Biblisches Hebräisch (Masoretischer Text)

וַיֹּאמֶר אֱלֹהִים, תּוֹצֵא הָאָרֶץ נֶפֶשׁ חַיָּה לְמִינָהּ—בְּהֵמָה וָרֶמֶשׂ וְחַיַּת-אֶרֶץ לְמִינָהּ; וַיְהִי-כֵן.
Analyse:
• וַיֹּאמֶר אֱלֹהִים (vayyómer Elohím): "Und Gott sprach" – klassisches performatives Schöpfungswort.
• תּוֹצֵא הָאָרֶץ (totzé ha'áretz): "Die Erde bringe hervor" – die Erde wird aktiv als Medium göttlicher Schöpfung.
• נֶפֶשׁ חַיָּה (néfesch chayyáh): "lebendige Seele/Wesen" – betont die Beseeltheit des Lebendigen.
• לְמִינָהּ (lemináh): "nach ihrer Art" – betont die Ordnung und Diversität der Schöpfung.
• Dreifache Klassifikation:
• בְּהֵמָה (behemáh): Nutztiere/Vieh
• וָרֶמֶשׂ (varemés): Kriechtiere/Kleingetier
• וְחַיַּת-אֶרֶץ (vᵉchayyat-éretz): wilde Tiere

Biblisches Griechisch (Septuaginta)

καὶ εἶπεν ὁ Θεός· ἐξαγαγέτω ἡ γῆ ψυχὴν ζῶσαν κατὰ γένος, τετράποδα καὶ ἑρπετὰ καὶ θηρία τῆς γῆς κατὰ γένος· καὶ ἐγένετο οὕτως.
Begriffe:
• ψυχὴν ζῶσαν (psychēn zōsan): „lebendige Seele“ – griech. Entsprechung zu נֶפֶשׁ חַיָּה.
• κατὰ γένος (kata génos): "nach Art/Gattung" – Begriff mit philosophischer Tiefe (s. Platon/Aristoteles).
• θηρία (thēría): wilde Tiere, ein Begriff später für wilde Leidenschaften im Menschen verwendet.
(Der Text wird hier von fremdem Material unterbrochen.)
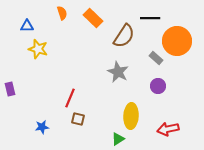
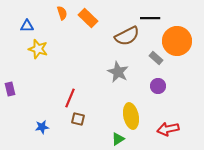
orange rectangle: moved 5 px left
brown semicircle: moved 3 px right; rotated 30 degrees clockwise
yellow ellipse: rotated 15 degrees counterclockwise
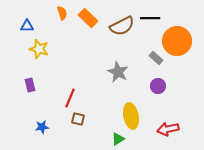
brown semicircle: moved 5 px left, 10 px up
yellow star: moved 1 px right
purple rectangle: moved 20 px right, 4 px up
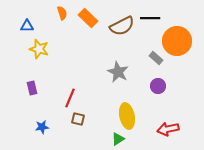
purple rectangle: moved 2 px right, 3 px down
yellow ellipse: moved 4 px left
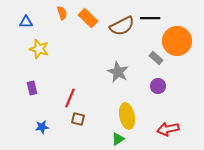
blue triangle: moved 1 px left, 4 px up
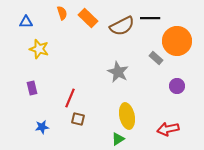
purple circle: moved 19 px right
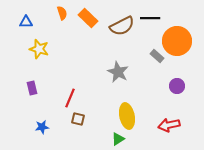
gray rectangle: moved 1 px right, 2 px up
red arrow: moved 1 px right, 4 px up
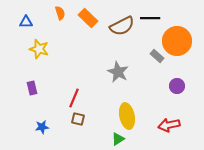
orange semicircle: moved 2 px left
red line: moved 4 px right
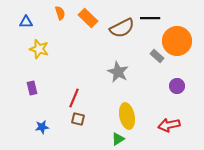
brown semicircle: moved 2 px down
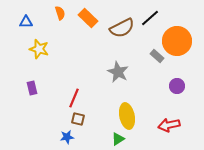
black line: rotated 42 degrees counterclockwise
blue star: moved 25 px right, 10 px down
Biblisches Lateinisch (Vulgata)

Dixit quoque Deus: Producat terra animam viventem in genere suo, iumenta et reptilia et bestias terrae secundum species suas. Et factum est ita.
Anmerkungen:
anima vivens: "lebendige Seele" – entspricht ψυχὴ ζῶσα und נֶפֶשׁ חַיָּה.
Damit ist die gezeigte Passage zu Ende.